12.5.11

Angor


Cuando ya ni vida le quede
finalmente podrá morir.



Ese era su nombre, el de aquel que era dos veces siendo uno. Su yo de agua y su yo que cuelga. Un yo de rizos húmedos y fluidos, de la luna en el pecho y las estrellas a sus pies. De luces danzantes. Un yo que fluye quieto, obediente, como pez sobre las ondas del río. Un yo de murmullos de guijarros y espuma en la ribera, apacible como fluir mismo.

Y ese otro yo tan diferente de aquel, ese yo que mira la misma luna borrosa sin dientes al revés. Un yo de pelo sangrado, de lengua y piel levemente escaldadas. De pies descalzos color carbón. Un yo que ya no se debate preso, que ya no se agita, que perdió su aletear de pez que saltaba del agua antes de volver a caer, que apenas se mueve al ritmo del viento. Un yo callado hasta de murmullos.

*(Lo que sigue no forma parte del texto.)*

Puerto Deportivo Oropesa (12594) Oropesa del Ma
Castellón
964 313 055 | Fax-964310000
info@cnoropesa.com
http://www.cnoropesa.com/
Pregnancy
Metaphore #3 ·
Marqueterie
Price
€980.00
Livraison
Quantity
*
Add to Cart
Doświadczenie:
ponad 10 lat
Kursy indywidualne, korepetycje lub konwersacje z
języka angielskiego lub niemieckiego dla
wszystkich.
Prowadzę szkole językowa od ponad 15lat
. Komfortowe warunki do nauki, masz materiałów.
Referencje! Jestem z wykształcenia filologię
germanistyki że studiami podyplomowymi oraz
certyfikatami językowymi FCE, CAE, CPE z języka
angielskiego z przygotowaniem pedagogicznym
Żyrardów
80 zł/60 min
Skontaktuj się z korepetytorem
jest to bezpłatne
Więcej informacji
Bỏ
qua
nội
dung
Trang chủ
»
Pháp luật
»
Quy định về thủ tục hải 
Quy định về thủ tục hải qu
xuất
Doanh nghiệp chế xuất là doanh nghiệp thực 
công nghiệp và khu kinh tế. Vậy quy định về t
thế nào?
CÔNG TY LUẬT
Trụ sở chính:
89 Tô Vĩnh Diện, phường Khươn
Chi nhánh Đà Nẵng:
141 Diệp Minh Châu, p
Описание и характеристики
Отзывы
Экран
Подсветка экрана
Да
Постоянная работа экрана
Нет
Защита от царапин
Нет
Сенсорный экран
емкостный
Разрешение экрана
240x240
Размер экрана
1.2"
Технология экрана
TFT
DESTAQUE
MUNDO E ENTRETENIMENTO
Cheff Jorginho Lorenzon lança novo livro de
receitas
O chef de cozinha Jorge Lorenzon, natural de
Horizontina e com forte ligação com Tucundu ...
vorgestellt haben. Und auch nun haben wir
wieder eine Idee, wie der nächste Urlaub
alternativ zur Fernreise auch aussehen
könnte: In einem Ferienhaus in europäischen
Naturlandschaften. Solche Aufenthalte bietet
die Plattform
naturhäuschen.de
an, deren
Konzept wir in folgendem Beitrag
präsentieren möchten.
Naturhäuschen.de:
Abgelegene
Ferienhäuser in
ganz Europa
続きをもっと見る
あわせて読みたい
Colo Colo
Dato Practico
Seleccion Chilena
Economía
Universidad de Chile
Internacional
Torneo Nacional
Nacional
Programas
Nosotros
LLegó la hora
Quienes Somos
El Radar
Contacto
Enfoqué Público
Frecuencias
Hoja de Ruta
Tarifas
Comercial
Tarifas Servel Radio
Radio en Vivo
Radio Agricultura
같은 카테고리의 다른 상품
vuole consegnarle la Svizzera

Ajeno e implícito el yo de agua ha asistido al metódico juego de ellos. Una inquina sin ira ni odio, tan desprovista de pasión, tan metódica, tan sin fin ulterior. Solo placer silencioso y paciente, de hurgar, de arrancar, de forzar... hilándose en la armonía de acercar en cada paso la noche al final pero sin nunca permitirle acabar.

Entretanto el que cuelga ha huido al ensueño fuera del horror pausado e insistente. Del insidioso silencio y los rostros apáticos que de a poco, pronto, usando tenazas heladas removerían las uñas, y más tarde la piel misma, con calma, como quien no tiene apuro, al mismo tiempo que sobre el puente sigue pasando un incesante río de lejanas y fugaces luces.